-- RECORDS SUPPLIED follows --
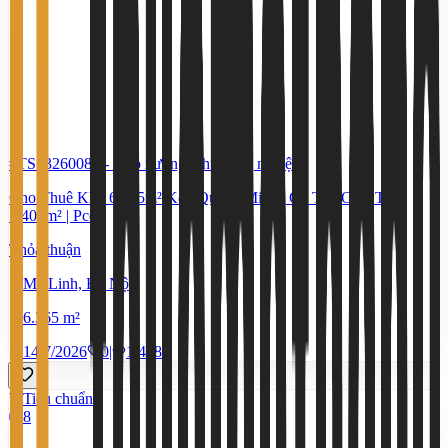
#TS13260085
-
Kho xưởng, khu công nghiệp
Cho Thuê Kho 6.365m² Kcn Quang Minh | Có Thể Chia Từ
1.400m² | Pccc
Thỏa thuận
Mê Linh, Hà Nội
6.365 m²
14/7/2026
0
|
1.468
Tiêu chuẩn
8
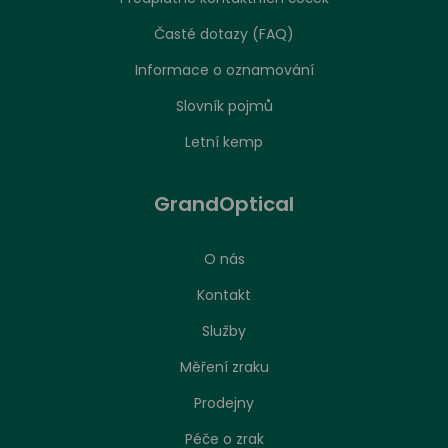
Časté dotazy (FAQ)
Informace o oznamování
Slovník pojmů
Letní kemp
GrandOptical
O nás
Kontakt
Služby
Měření zraku
Prodejny
Péče o zrak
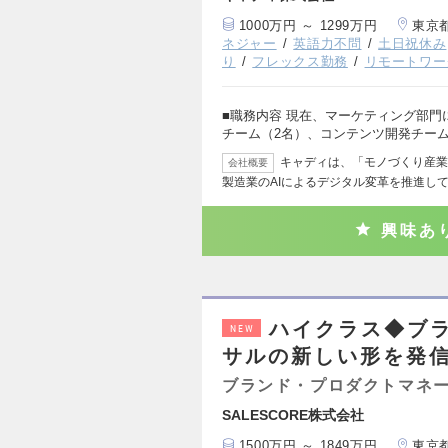
1000万円 ～ 1299万円
東京
ネジャー
英語力不問
土日祝休み
り
フレックス勤務
リモートワー
■職務内容 現在、マーケティング部門
チーム（2名）、コンテンツ開発チーム
キャディは、「モノづくり産業
会社概要
製造業のAIによるデジタル変革を推進して
興味あ
ハイクラス◆ブラ
NEW
サルの新しい形を発
ブランド・プロダクトマネ
SALESCORE株式会社
1500万円 ～ 1849万円
東京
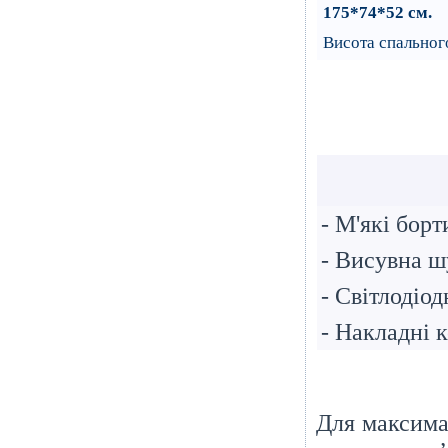
175*74*52 см
.
Висота спального
- М'якi бор
- Висувна 
- Світлодіод
- Накладні 
Для максима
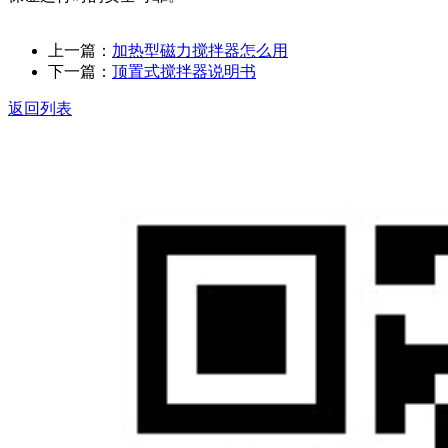
上一篇：
加热型磁力搅拌器怎么用
下一篇：
顶置式搅拌器说明书
返回列表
-- RECORDS SUPPLIED concluded --
YOUR TASK: A verbatim copy of every entry above, with no pictures, is the expected output.

RESPONSE BOX:
#TS13260085
-
Kho xưởng, khu công nghiệp
Cho Thuê Kho 6.365m² Kcn Quang Minh | Có Thể Chia Từ
1.400m² | Pccc
Thỏa thuận
Mê Linh, Hà Nội
6.365 m²
14/7/2026
0
|
1.468
Tiêu chuẩn
8
Časté dotazy (FAQ)
Informace o oznamování
Slovník pojmů
Letní kemp
GrandOptical
O nás
Kontakt
Služby
Měření zraku
Prodejny
Péče o zrak
1000万円 ～ 1299万円
東京
ネジャー
英語力不問
土日祝休み
り
フレックス勤務
リモートワー
■職務内容 現在、マーケティング部門
チーム（2名）、コンテンツ開発チーム
キャディは、「モノづくり産業
会社概要
製造業のAIによるデジタル変革を推進して
興味あ
ハイクラス◆ブラ
NEW
サルの新しい形を発
ブランド・プロダクトマネ
SALESCORE株式会社
1500万円 ～ 1849万円
東京
175*74*52 см
.
Висота спального
- М'якi бор
- Висувна 
- Світлодіод
- Накладні 
Для максима
上一篇：
加热型磁力搅拌器怎么用
下一篇：
顶置式搅拌器说明书
返回列表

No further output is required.